There Is No Making It Out speaks to the history and the legacy of modern/colonial and settlerizing designs and their continued dominant and haunting e/affect(s) on the ways we walk and see the world, as well as how we interact and exchange meaning with others. García argues the project of decoloniality is conceptually, pedagogically, and emotionally complex, complicated, messy, and to some extent even impossible. García’s work is relevant to an interdisciplinary audience, including scholars in settler colonial, decolonial, literacies, rhetorical, writing, cultural, and critical archival studies, and is accessible for a wide range of readers, including advanced undergraduate and graduate students, educators, and archivists.

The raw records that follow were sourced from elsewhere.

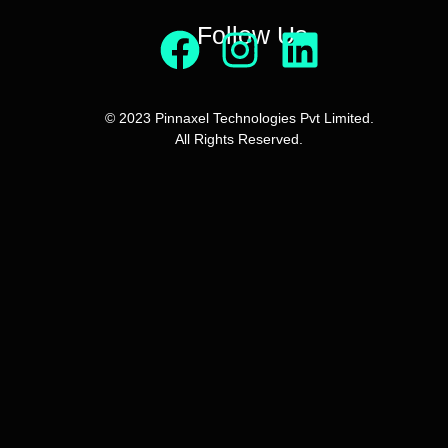
Follow Us
© 2023 Pinnaxel Technologies Pvt Limited.
All Rights Reserved.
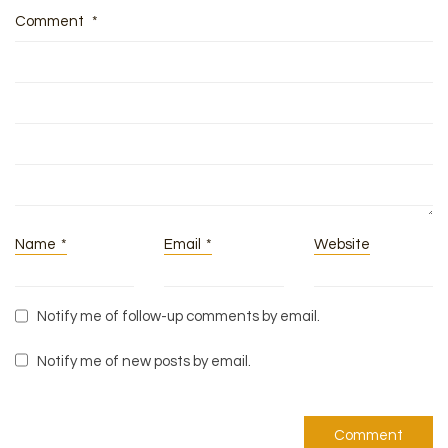
Comment
*
Name
*
Email
*
Website
Notify me of follow-up comments by email.
Notify me of new posts by email.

‘A stunning contribution. García shows us that a decolonial perspective—one that resists simple binaries—is, in fact, not an option but a necessity if we are to understand the interconnectedness of literacy, place, and history.’
—Mya Poe, Northeastern University
‘Theorizing from archival analysis, classroom practice, and personal experience, this book’s inquiries and insights will be significant to many scholars in our field, across research interests and methodologies.’
—Raúl Sánchez, University of Florida
Romeo García is assistant professor of Writing and Rhetoric Studies at the University of Utah. He is coeditor of Rhetorics Elsewhere and Otherwise, Unsettling Archival Research, and Pluriversal Literacies, and his interdisciplinary research appears in College Composition and Communication, Rhetoric Society Quarterly, Across the Disciplines, and Rhetoric, Politics, and Culture.